Tel qu'évoqué dans le billet précédent, il est parfois fort désagréable de revenir sur les lieux d'antan, ceux sur lesquels l'enfance s'est accrochée, y tissant des lambeaux d'émerveillement, des reliefs fantasques, des trames épiques aux multiples chaînons manquants ; peinture floutée, mouvante où n'émergent que les coins bleus au détriment des tâches sombres.

Lorsque j'étais enfant, j'étais tarzan ,j'étais zorro, je subissais peurs et reproches mais mes héros me consolaient, me vengeaient ; je m'isolais et créais une ville entière hantée de playmobils inertes que je manipulais à ma guise ; j'avais pouvoir de vie et de mort sur eux lorsque je les abandonnais pour me réfugier devant Récré A2. Barbie n'aimait pas Ken, elle voulait un Prince charmant moins blond, moins rigide, moins tarte, qui pouvait me prendre dans ses bras et m'enlever du monde adulte, loin des monstres imaginaires qui peuplaient ma chambre et n'attendaient que la nuit pour se (me) découvrir.
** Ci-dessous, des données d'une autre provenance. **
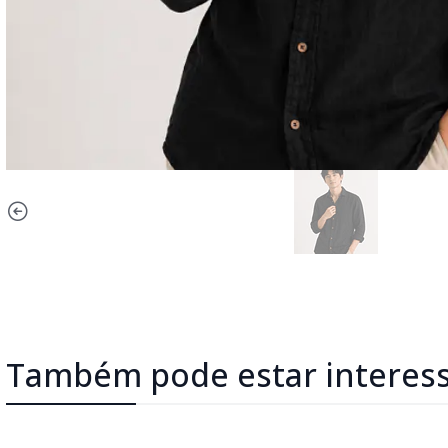
Também pode estar interes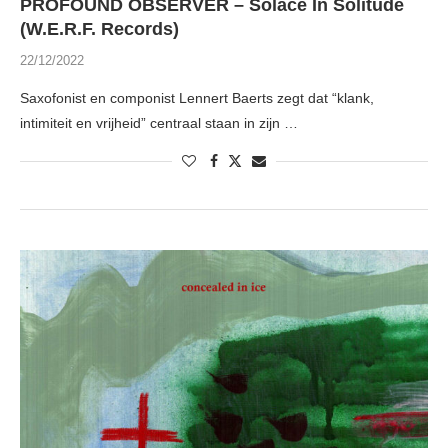
PROFOUND OBSERVER – Solace In Solitude
(W.E.R.F. Records)
22/12/2022
Saxofonist en componist Lennert Baerts zegt dat “klank,
intimiteit en vrijheid” centraal staan in zijn …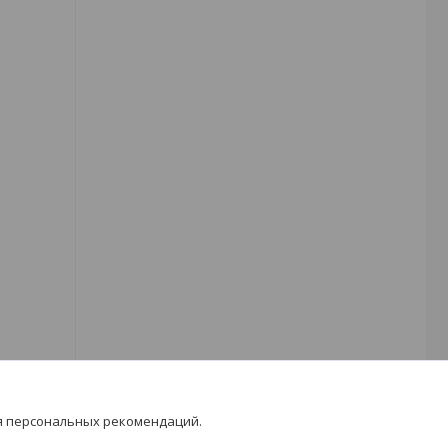
я персональных рекомендаций.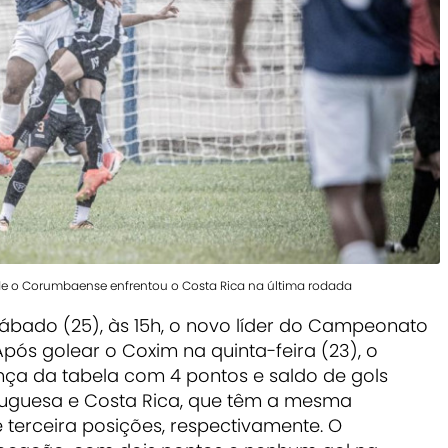
de o Corumbaense enfrentou o Costa Rica na última rodada
bado (25), às 15h, o novo líder do Campeonato
Após golear o Coxim na quinta-feira (23), o
ça da tabela com 4 pontos e saldo de gols
rtuguesa e Costa Rica, que têm a mesma
erceira posições, respectivamente. O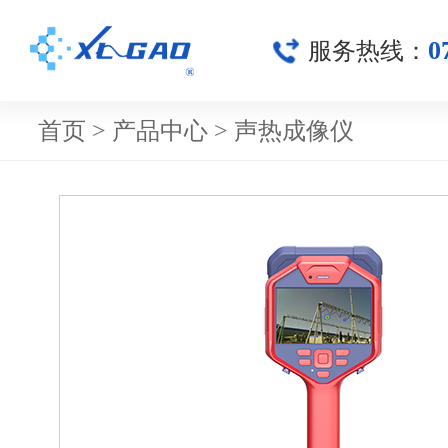
0
服务热线：
首页
>
产品中心
>
声热成像仪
Pourtant malgré ces frayeurs irrationnelles, ces assauts sans cesse repoussés d'une angoisse qui parfois me saisissait à la gorge au point que j'en venais à suffoquer ayant oublié comment il fallait respirer, je garde des flashs de joie pure, des rires en saccade, des bouffées délirantes, des instants heureux où les yeux brillent et se cillent pour ne partager que le meilleur. Souvent, ne restent que les émotions, les sensations sans que puisse être défini précisément le lieu, la période ; d'autres fois, je suis persuadée que c'est ici que j'ai eu un fou rire inextinguible, là que j'ai sauté tel un cabri insouciant et je pense que revenir à cette source me permettra de revivre un bonheur fugace mais encore si vivant.
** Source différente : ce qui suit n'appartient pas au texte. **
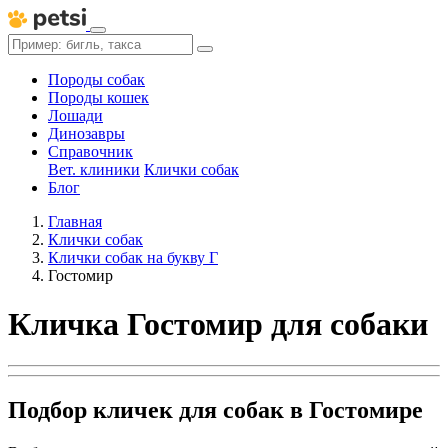
Породы собак
Породы кошек
Лошади
Динозавры
Справочник
Вет. клиники
Клички собак
Блог
Главная
Клички собак
Клички собак на букву Г
Гостомир
Кличка Гостомир для собаки
Подбор кличек для собак в Гостомире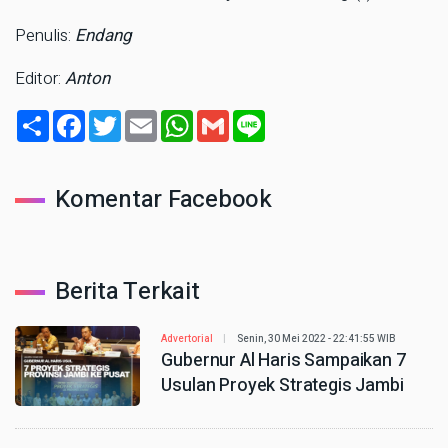
Penulis:
Endang
Editor:
Anton
Share
Facebook
Twitter
Email
WhatsApp
Gmail
Line
Komentar Facebook
Berita Terkait
Advertorial
Senin, 30 Mei 2022 - 22:41:55 WIB
Gubernur Al Haris Sampaikan 7
Usulan Proyek Strategis Jambi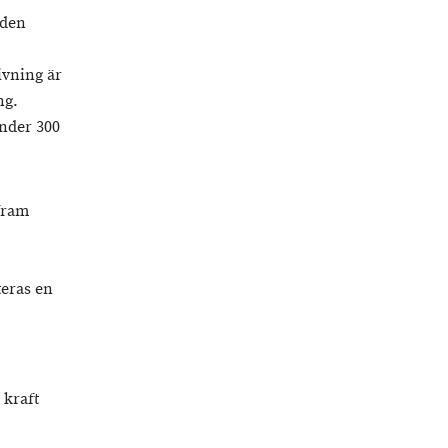
oden
ivning är
ng.
under 300
fram
teras en
 kraft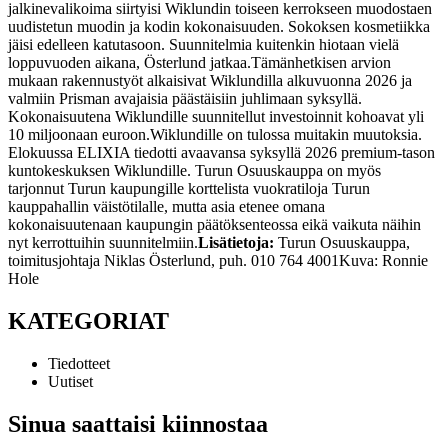
jalkinevalikoima siirtyisi Wiklundin toiseen kerrokseen muodostaen
uudistetun muodin ja kodin kokonaisuuden. Sokoksen kosmetiikka
jäisi edelleen katutasoon. Suunnitelmia kuitenkin hiotaan vielä
loppuvuoden aikana, Österlund jatkaa.
Tämänhetkisen arvion
mukaan rakennustyöt alkaisivat Wiklundilla alkuvuonna 2026 ja
valmiin Prisman avajaisia päästäisiin juhlimaan syksyllä.
Kokonaisuutena Wiklundille suunnitellut investoinnit kohoavat yli
10 miljoonaan euroon.
Wiklundille on tulossa muitakin muutoksia.
Elokuussa ELIXIA tiedotti avaavansa syksyllä 2026 premium-tason
kuntokeskuksen Wiklundille. ​Turun Osuuskauppa on myös
tarjonnut Turun kaupungille korttelista vuokratiloja Turun
kauppahallin väistötilalle, mutta asia etenee omana
kokonaisuutenaan kaupungin päätöksenteossa eikä vaikuta näihin
nyt kerrottuihin suunnitelmiin.
Lisätietoja:
Turun Osuuskauppa,
toimitusjohtaja Niklas Österlund, puh. 010 764 4001
Kuva: Ronnie
Hole
KATEGORIAT
Tiedotteet
Uutiset
Sinua saattaisi kiinnostaa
Il n'y a pas de pélérinage joyeux. La personne qui part n'est pas la même que celle qui arrive et encore moins que celle qui s'en retourne. La personne qui est n'est plus celle qui était. Le lieu, à chaque fois, s'offre dans toute sa nudité, malgré tous les artifices qui l'animent ; c'est l'esprit qui le déshabille et n'en conserve que ce qui touche. Les impressions sont si difficiles à partager, surtout avec soi - même. Je suis retournée dans la forêt de T. et j'en conservais de l'émoi face aux ombres projetées par la lumière, de la fascination devant ses arbres gigantesques dont 4 adultes ne suffisaient pas à faire la circonférence, une randonnée interminable où ma soeur et moi avions fini sur les rotules. Mais le temps passe, mais le taon passe....

Lorsque mon mari est moi y sommes retournés afin de pouvoir saisir photographiquement la droiture de feuillus imposants, s'élançant vertigineusement jusqu'à l'éblouissement final d'une trouée céleste, saisir photographiquement la rugosité de résineux s'évasant majestueusement en une juste révérence envers la faune tapie, nous nous sommes confrontés à mes souvenirs biaisés et à des nuées de taons voraces. Pas trace de ces gloutons dans mes resucées préhistoriques, pas de piqûres amères et exigentes, pas de combats déloyaux face à des stratèges du vol en piquet, pas de sursauts hystériques et de cris épouvantés. D'un côté, moi et ma casquette, de l'autre, d'affreuses femelles urticantes, affamées, harpies insatiables ayant décidé d'assouvir leur instinct grégaire sur des amas de sang chaud, invités à se sacrifier dans cet autel de verdure.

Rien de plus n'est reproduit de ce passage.